Мысль о том, что приедет брат вселяла в меня радость и волнение. Мы редко видели его, но начиналось лето, и он должен был вернуться. Конечно, брату было шестнадцать, и мы его совсем не интересовали. Он не обращал на нас внимание так демонстративно, что я была уверена — ревнует к нам родителей. И хотя эта уверенность тоже не облекалась в слова, она позволяла мне не обижаться на него и любить. Я чувствовала, что у нас есть что-то, чего нет у него. В то же время однажды именно ему должна была достаться Империя. От брата у нас было странное ощущение, он был своим и чужим одновременно. Мы не чувствовали, что он наш родственник, как мама или папа, но и не чувствовали, что он чужой, как Антония. Он был кем-то между, неопределенным и из-за этого притягательным.

Воздух был напоен сочной зеленью лабиринта, и солнце высоко в небе все равно казалось не жарким, а разве что чуть пригревающим. С моря дул освежающий ветер, и его соленый и влажный запах казался здесь чуждым, прибывшим издалека и до странности контрастирующим с глубоким зеленым ароматом. Мы удалились от фонтана, и он исчез за очередным поворотом, его теперь и слышно не было.

Утром, когда я, еще босая, выходила на балкон, пока сестра нежилась в кровати, я смотрела на лабиринт, напоенный водой сверх той, что позволяет местная природа, и оттого, как и сад, он был глубже цветом, чем выжженные солнцем южные травы вокруг. Но, конечно, даже наш прекрасный, ни за что бы не выросший на этой земле без человеческой воли сад, уступал по яркости сапфиру Адриатического моря.

Иллирия была райским уголком, который не казался мне таким красивым в детстве, потому что мы отдыхали там каждое лето. Самым прекрасным в нашем особняке мне, конечно, виделся фонтан. Мраморные чаши принимающие воду, исторгаемую из самой земли, и удивительные каменные голуби, готовые взлететь вверх, в разные стороны, как разлученные навсегда любовники. Птицы были вытесаны с невероятной точностью, каждое перышко казалось настоящим, и кристальная вода омывала их расправленные крылья. Почему-то мое детское восприятие просеяло цветы, и зелень, и даже само море с удивительными переливами синевы, но зацепилось за простенький фонтан в центре лабиринта, нелепо-романтичный, с водой, усыпанной лепестками, и каменными пташками, но для меня удивительно прекрасный.

Утренний чай мы пили в одиннадцать тридцать, в самый разгар дня, когда все еще было впереди, но в то же время все уже проснулись. Мама, папа, мы, Антония, иногда брат, а иногда особенно близкие гости, собирались в саду в беседке, за безупречно накрытым столом и получали удовольствие от сладостей и милой, ни к чему не обязывающей беседы.

Впрочем, последнее к нам не относилось, нам за столом полагалось молчать.
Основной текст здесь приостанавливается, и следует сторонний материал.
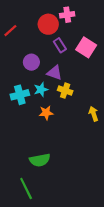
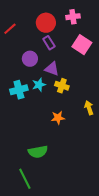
pink cross: (67, 15) -> (73, 17), moved
purple rectangle: (60, 45) -> (49, 43), moved
orange star: (46, 113) -> (58, 118), moved

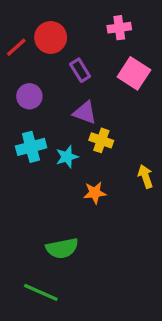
red circle: (46, 23) -> (51, 37), moved
purple circle: (30, 59) -> (29, 96), moved
cyan star: (39, 85) -> (67, 157), moved
green line: (25, 179) -> (41, 292), turned -40

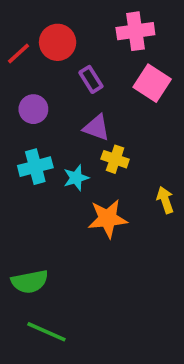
pink cross: (119, 28) -> (135, 31), size x1.4
orange star: (95, 193) -> (108, 219), size x1.5
green semicircle: (62, 248) -> (30, 282), moved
Я никогда не расстраивалась из-за этого, мне нравились сладости, и я больше любила слушать, чем говорить.

Наш дворец стоял не так далеко от Делминиона, как казалось, потому что на километры вокруг не было не единой постройки. Все это была наша земля, пустующая по нашей прихоти, и от этого осознания, к которому я только начала приходить, дух захватывало. Мы вели здесь размеренную жизнь, полную детских игр, чаепитий в беседке, чинных ужинов, расслабленных вечеров, когда мы с сестрой читали друг другу книжки и, конечно же, моря.

На море мы ходили во второй половине дня, когда вода уже прогревалась, а синева становилась гуще. Вымывая из наших волос соль, Антония ворчала, что в нынешние годы детям дают слишком много свободы, в ее время было не принято позволять детям заплывать так далеко.

Только так я понимала, что Антония волнуется за нас.

Она привела нас в беседку, где под широкой крышей, между вздернутых прозрачных шторок, нужных, чтобы вечерами закрывать вход навязчивым насекомым, стоял накрытый привычным образом стол. Доски проскрипели свою приветственную песнь под нашими ногами, и мы, вежливо поздоровавшись, сели на свои давно определенные места. Стул брата был свободен, но его чашка стояла, а значит, он действительно здесь.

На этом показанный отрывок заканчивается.